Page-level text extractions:

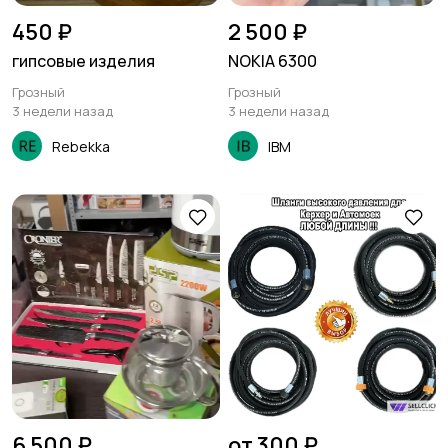
450 ₽
2 500 ₽
гипсовые изделия
NOKIA 6300
Грозный
Грозный
3 недели назад
3 недели назад
Rebekka
IBM
6 500 ₽
от 300 ₽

## TASK DIRECTIONS:
Every record above needs to be repeated exactly; pictures are to be left out.

## OUTPUT BELOW:
450 ₽
2 500 ₽
гипсовые изделия
NOKIA 6300
Грозный
Грозный
3 недели назад
3 недели назад
Rebekka
IBM
6 500 ₽
от 300 ₽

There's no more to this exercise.